Because my father was the minister at the Methodist churches in Boonville and Philo, and therefore I grew up in a church environment, I have always been drawn to the beauty and symbolism of the Easter lily. I have very fond memories of this sacred day from childhood, attending parties and Easter egg hunts, awakening before dawn to attend the sunrise service, and savoring ham banquets with my family (and sometimes the entire congregations) following the regular services. And the image of the altar strewn with potted white Easter lilies will forever be a visual memory that I deeply cherish. There is an excellent online article on the Easter lily, beginning with its history, ending with its ongoing care in the home, and with the mythic symbolism sandwiched in between, located here.

The above photo on the left is a reproduction of Bartel Bruyn’s painting The Annunciation, Figure 218 on page 246 of Joseph Campbell’s book The Mythic Image (1974, Princeton University Press), where he points out that there are white and red lilies located in the vase at the Virgin Mary’s knee. The above online article also refers to this connection between the white Easter lily and the Virgin Mary, and relates the legend of white lilies being found in her empty tomb three days after her burial, “…the pure white petals signifying her spotless body and the golden anthers her soul glowing with heavenly light” (p. 4). Another mythological reference tying the flower to maternal feminine energy, this one Greek, states that “…the lily sprang from the milk of Hera, the mytho-logical Queen of Heaven” (p. 3). These maternal references are paralleled in the harvesting of the plant itself, which is the most fascinating fact printed in the article.

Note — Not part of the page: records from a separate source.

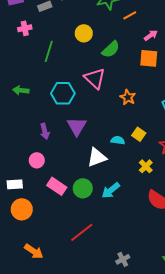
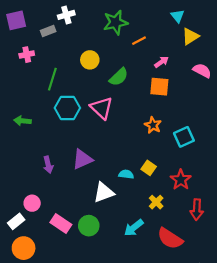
cyan hexagon: (63, 93) -> (67, 108), moved
orange star: (128, 97) -> (153, 125), moved
purple triangle: (77, 126) -> (82, 159), turned 35
pink circle: (37, 160) -> (32, 203), moved
white rectangle: (15, 184) -> (16, 221), turned -35
cyan arrow: (111, 190) -> (134, 228), moved

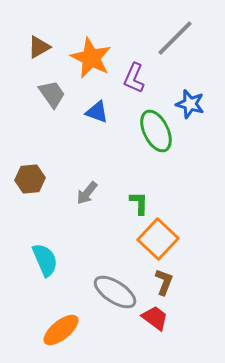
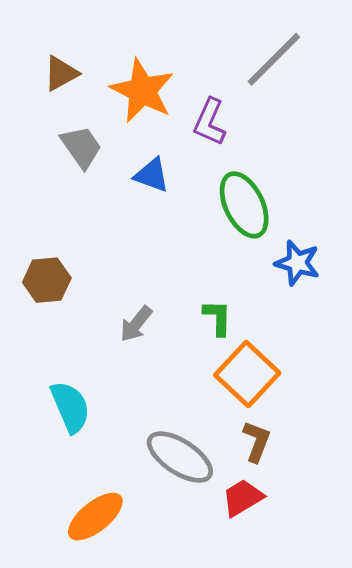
blue star: (190, 104) -> (297, 263), moved
gray arrow: (87, 193) -> (136, 324), moved
red trapezoid: (155, 318) -> (243, 498), turned -68

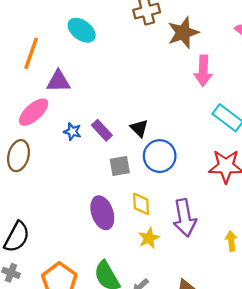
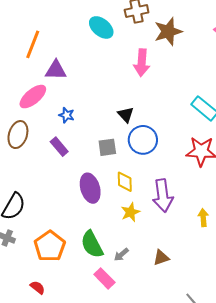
cyan ellipse: (82, 30) -> (101, 27), moved
pink arrow: (203, 71) -> (142, 63), moved
purple rectangle: (102, 130) -> (59, 147), moved

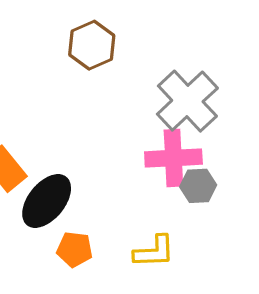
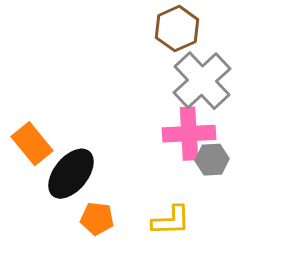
brown hexagon: (92, 45) -> (177, 29), moved

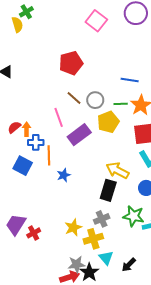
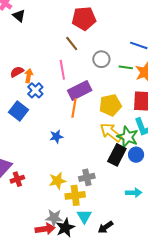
brown line: (74, 98) -> (72, 43), moved
yellow pentagon: (108, 122) -> (110, 105), moved
blue cross: (36, 142) -> (35, 90), turned 35
orange line: (49, 155) -> (74, 108), moved
blue star: (64, 175) -> (56, 137), moved
black rectangle: (108, 190) -> (117, 155), moved
green star: (134, 216) -> (128, 137), moved

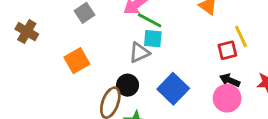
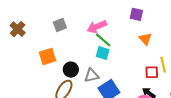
gray triangle: (139, 53) -> (92, 75), moved
black circle: (128, 85) -> (71, 70), moved

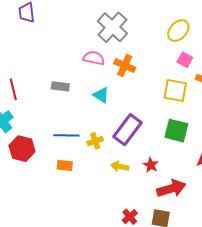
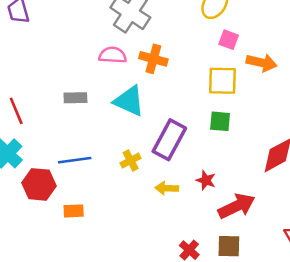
cyan triangle: (101, 95) -> (129, 101), size x1.5
green square: (176, 131) -> (220, 121), moved, size x0.7
blue line: (66, 135) -> (75, 160), moved
orange rectangle: (65, 165) -> (74, 211), moved

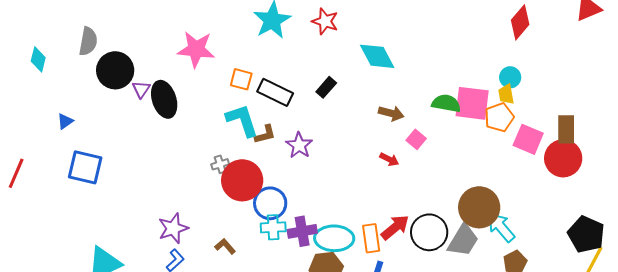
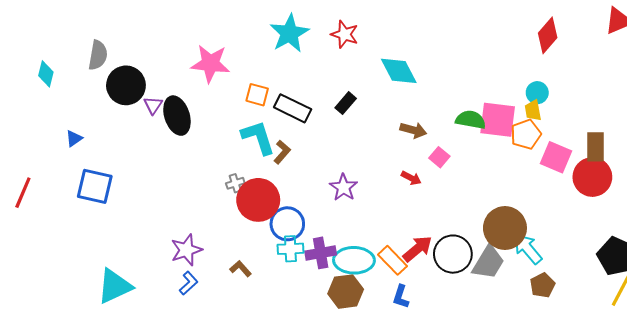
brown L-shape: (265, 134) -> (282, 152), turned -35
purple star: (299, 145) -> (344, 187), moved
orange rectangle: (371, 238) -> (392, 260), turned -36

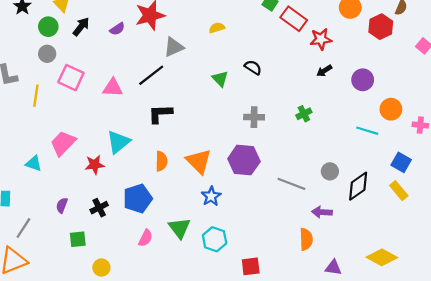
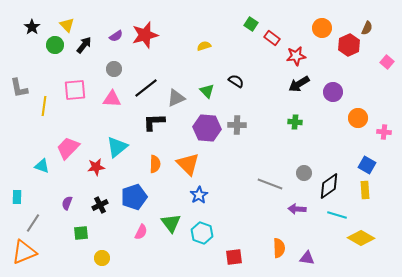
red rectangle: (294, 19) -> (272, 38), size x0.7
purple semicircle: (117, 29) -> (116, 36), moved
gray triangle: (174, 47) -> (176, 98), moved
gray circle: (47, 54) -> (114, 69), moved
black arrow: (324, 71) -> (299, 84), size x1.5
pink square: (71, 78) -> (75, 90), turned -30
green cross: (304, 114) -> (295, 122), moved, turned 32
cyan line: (367, 131) -> (337, 215), moved
purple hexagon: (244, 160) -> (207, 128), moved
yellow rectangle: (399, 191) -> (365, 190), turned 36
orange semicircle: (306, 239) -> (279, 248), moved
yellow diamond: (382, 257) -> (361, 238), moved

A commercial-sized bulb often starts as a small, baby bulblet growing underground on the stem of its mother plant. When the mother plant is harvested, the bulblet is carefully removed and planted in another field.

One year later, the bulblet, now called a yearling, is dug up again. The yearling is planted in a new field for another full year of cultivation and specialized care to allow it to grow into its full potential, maturity, and status as a commercial bulb. (p. 2)

The connection of the white lily with Easter is not only based on its symbolism of the qualities of the Virgin Mary, but equally with the sacrifice of her son Jesus on the cross, and his eventual resurrection. Biblical legends state that not only were lilies found growing in the Garden of Gethsemane after his death, but that they also sprang from the places on the ground where his sweat fell from the cross. Hence, the white Easter lily is a sign not only of sacrifice, but of the renewed hope of rebirth and rejuvenation that accompanies the beginning of spring. Jesus also mentions “the lilies of the field” in his Sermon on the Mount, in which he states that “…they toil not, neither do they spin; and yet … Solomon in all his glory was not arrayed like one of these.” (p.3, from Matthew 6: 28 & 29, KJV).

In her series of Harry Potter books, British author J.K. Rowling uses extremely allegorical, very carefully selected names for each of her characters. Harry Potter’s deceased mother’s name was Lily, who sacrificed her own life at the hands of the evil Lord Voldemort to save that of her toddler son, Harry. Throughout the books, she appears periodically in the form of a disembodied spiritual guide for her son, assisting him in avoiding the same fate that she and her husband James, Harry’s father, met before the stories begin. There is an even further significant tie-in with the flowering plant in the family’s last name, since they grow and are transported in pots for use at Easter. In addition to fitting the Orphan archetype, Harry is also a Christ-like Divine Child, in that he is the Chosen One to defeat Lord Voldemort and hence avenge his parents’ deaths.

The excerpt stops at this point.